=== Section Start ===
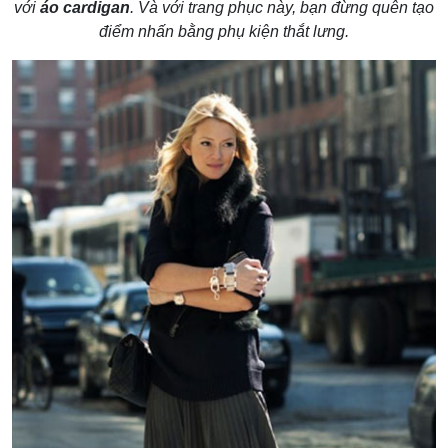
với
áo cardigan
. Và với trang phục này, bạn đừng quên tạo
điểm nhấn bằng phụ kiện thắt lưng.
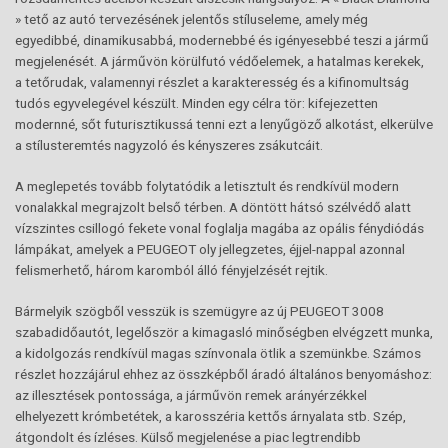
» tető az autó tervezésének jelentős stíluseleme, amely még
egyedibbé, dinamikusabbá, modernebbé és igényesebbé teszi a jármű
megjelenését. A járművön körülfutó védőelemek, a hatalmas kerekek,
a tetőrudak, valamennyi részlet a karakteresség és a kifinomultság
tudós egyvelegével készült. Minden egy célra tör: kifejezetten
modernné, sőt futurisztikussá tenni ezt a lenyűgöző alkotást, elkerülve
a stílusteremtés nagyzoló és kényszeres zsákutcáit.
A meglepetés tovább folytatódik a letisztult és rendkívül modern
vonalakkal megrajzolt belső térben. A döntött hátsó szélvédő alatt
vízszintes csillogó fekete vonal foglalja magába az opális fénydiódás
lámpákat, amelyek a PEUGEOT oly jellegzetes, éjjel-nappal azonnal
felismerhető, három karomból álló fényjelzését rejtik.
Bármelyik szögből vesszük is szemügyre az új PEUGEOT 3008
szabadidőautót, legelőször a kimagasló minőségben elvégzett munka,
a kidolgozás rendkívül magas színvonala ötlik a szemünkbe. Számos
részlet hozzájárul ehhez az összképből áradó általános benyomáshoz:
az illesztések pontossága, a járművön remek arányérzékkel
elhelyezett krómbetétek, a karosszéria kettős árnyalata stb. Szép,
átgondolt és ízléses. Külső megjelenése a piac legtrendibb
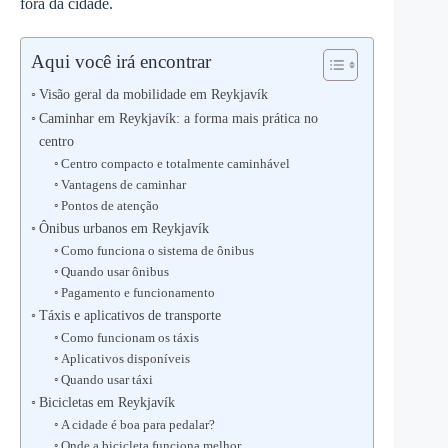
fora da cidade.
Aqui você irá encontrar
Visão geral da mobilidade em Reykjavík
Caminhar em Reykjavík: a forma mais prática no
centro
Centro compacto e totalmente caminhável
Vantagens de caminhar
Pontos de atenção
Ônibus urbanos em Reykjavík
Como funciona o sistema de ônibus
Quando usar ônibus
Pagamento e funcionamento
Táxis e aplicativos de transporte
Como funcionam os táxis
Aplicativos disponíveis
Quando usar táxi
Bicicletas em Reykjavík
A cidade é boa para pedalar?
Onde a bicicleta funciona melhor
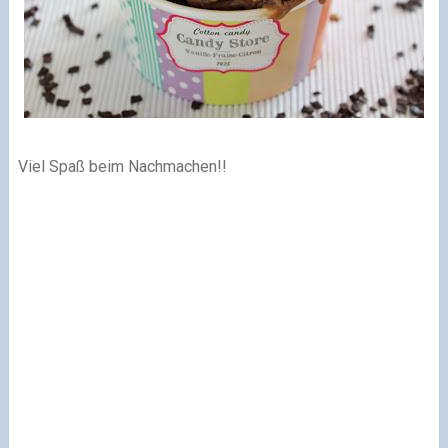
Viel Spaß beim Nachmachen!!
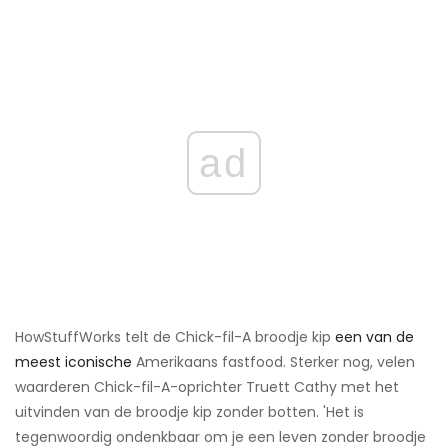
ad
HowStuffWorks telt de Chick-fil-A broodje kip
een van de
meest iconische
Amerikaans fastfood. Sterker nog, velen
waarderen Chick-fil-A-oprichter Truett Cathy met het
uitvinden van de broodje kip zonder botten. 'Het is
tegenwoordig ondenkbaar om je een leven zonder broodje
=== Section End ===
REQUIRED ACTION:
Check each line of the data above for the word "zonder" and copy the ones where it is found.

TASK SOLUTION:
uitvinden van de broodje kip zonder botten. 'Het is
tegenwoordig ondenkbaar om je een leven zonder broodje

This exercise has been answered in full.